Una repentina y fuerte señal del radioenlace la interrumpió.

Estamos recibiendo una señal de emergencia. Un vehículo espacial se halla en dificultades, anunció la urgente y desapasionada voz del ordenador de la nave. Repito. Estamos recibiendo una señal de emergencia. Un vehículo espacial se halla en dificultades.

—Recibido —dijo Jo Walsh al ordenador—. Coordenadas vectoriales en gráfico, por favor.

La gran pantalla de vídeo cambió a un mapa del espacio cercano. La nave en dificultades podía verse entrando por la izquierda de la pantalla, en un rumbo proyectado que la conducía hacia Amaltea…, un rumbo aparente de colisión con la luna.

—Le doy tres horas antes de que llegue aquí —dijo Groves.

—¿Y quién demonios puede ser? —preguntó McNeil—. Nadie puede haberse acercado tanto sin identificación del sector.

—Ordenador, ¿puedes identificar el vehículo en dificultades? —preguntó Walsh con voz calmada.

El vehículo es una cápsula de tours automatizada, registro AMT 476, Compañía de la Luna Naciente, Base de Ganimedes, en la actualidad fuera de su curso prefijado

—No lo digas —gruñó Groves.

El vehículo no responde a los intentos de contacto por radio, dijo el ordenador.

—Puede que sea una pregunta estúpida, pero ¿estamos seguros de que está ocupada? —preguntó Hawkins.

—Ordenador, ¿puedes confirmar que la cápsula está ocupada?

Según el manifiesto de embarque, el vehículo está ocupado por dos pasajeros: Mitchell, Marianne; Mays, Randolph.

McNeil miró a Groves y, antes de poderlo evitar, se echó a reír con una risa medio azarada. Groves asintió intencionadamente.

Bill Hawkins le miró con impresionada desaprobación.

—¡Llevan horas en el cinturón de radiación! Y en una… lata mínimamente protegida. ¡Tendremos suerte si los alcanzamos vivos!

—Mis disculpas —dijo McNeil—. Pero Mays…, ¡qué hombre extraordinario! ¡Qué agallas!

—¿Qué demonios quieres decir con esto, McNeil? —le gritó Hawkins.

—Más tarde, caballeros —dijo Walsh—. Tenemos que ocuparnos de ellos.

—¿Qué piensas hacer, Jo? —preguntó Groves.

—Vosotros vaciad la bodega y retirad todo lo suelto. Te necesitaré conmigo, Tony, para calcular las trayectorias.

—De acuerdo, pero ¿luego qué?

—Sin carga, esta nave puede conseguir los vectores delta necesarios para cortar en una órbita baja en torno de Júpiter, igualar órbitas con la cápsula y tomarla a bordo. Alcanzarla antes de tres horas, dar otra vuelta, regresar a la sombra en quizás otras cuatro, con maniobras…, antes de recibir demasiada radiación.

—Tenemos un deber hacia una nave en dificultades…, pero también tenemos un deber hacia la misión —dijo McNeil, reluctante—. Si utilizamos todo ese combustible para rescatarles, nos quedaremos varados aquí.

—¿De qué demonios estáis hablando? —interrumpió Hawkins de nuevo, con su pálida piel inglesa intensamente roja.

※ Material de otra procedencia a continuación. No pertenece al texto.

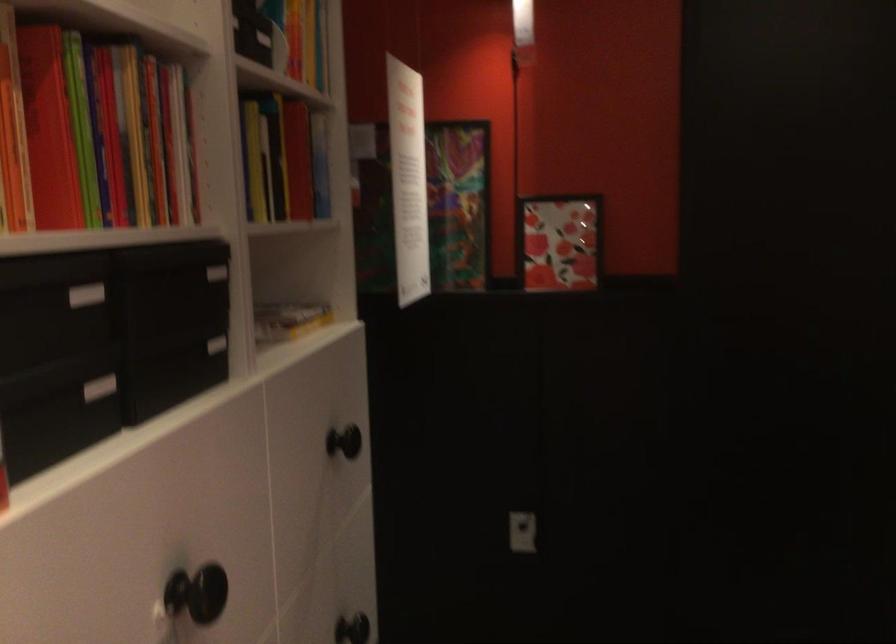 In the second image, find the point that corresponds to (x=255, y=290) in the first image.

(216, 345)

—No hay excusa, Angus —dijo Walsh, cortando firmemente a Hawkins—. La Junta Espacial nos sacará de aquí. Antes de eso, unas cuantas horas de limpieza radiológica serán suficientes para nosotros.

—Para nosotros, quizá —insistió McNeil—. Pero ¿y ellos?

—En eso tiene razón —dijo Groves—. Añade tres horas a su exposición, incluso parcialmente escudados, y estarán rozando el límite. Podemos conseguir los vectores delta para hacer lo que sugieres, capitana, pero no el tiempo.

—Estamos malgastando ese poco tiempo que tenemos hablando —dijo Walsh. Se pasó la mano por su pelo rojo cortado a cepillo; otros habían aprendido a leer hacía mucho tiempo ese gesto inconsciente como su forma de desplazar la ansiedad cuando necesitaba concentrarse—. Lo haremos a mi manera a menos que alguno de vosotros tenga una idea mejor.

—Una idea, al menos —dijo Groves—. Esa cápsula viene con aproximadamente un delta de trescientos metros por segundo con respecto a Amaltea. Si está tan bien orientada como parece…

—¿Sí?

—Dejemos que se estrelle.

¿Qué? —Hawkins fue rápido en reaccionar—. ¿Dejarles morir…?

—Oh, tranquilo, Hawkins —restalló Walsh. Como los demás, había respondido a la sugerencia del navegante con un pensativo silencio.

—Escucha, Walsh…, capitana Walsh…, insisto…

—Hawkins, no vamos a dejarles morir. Ahora cállate o abandona la cabina de pilotaje.

Hawkins se dio cuenta finalmente de que los otros sabían algo que él no y deseaban silencio para pensar en ello. Se retiró a un rincón.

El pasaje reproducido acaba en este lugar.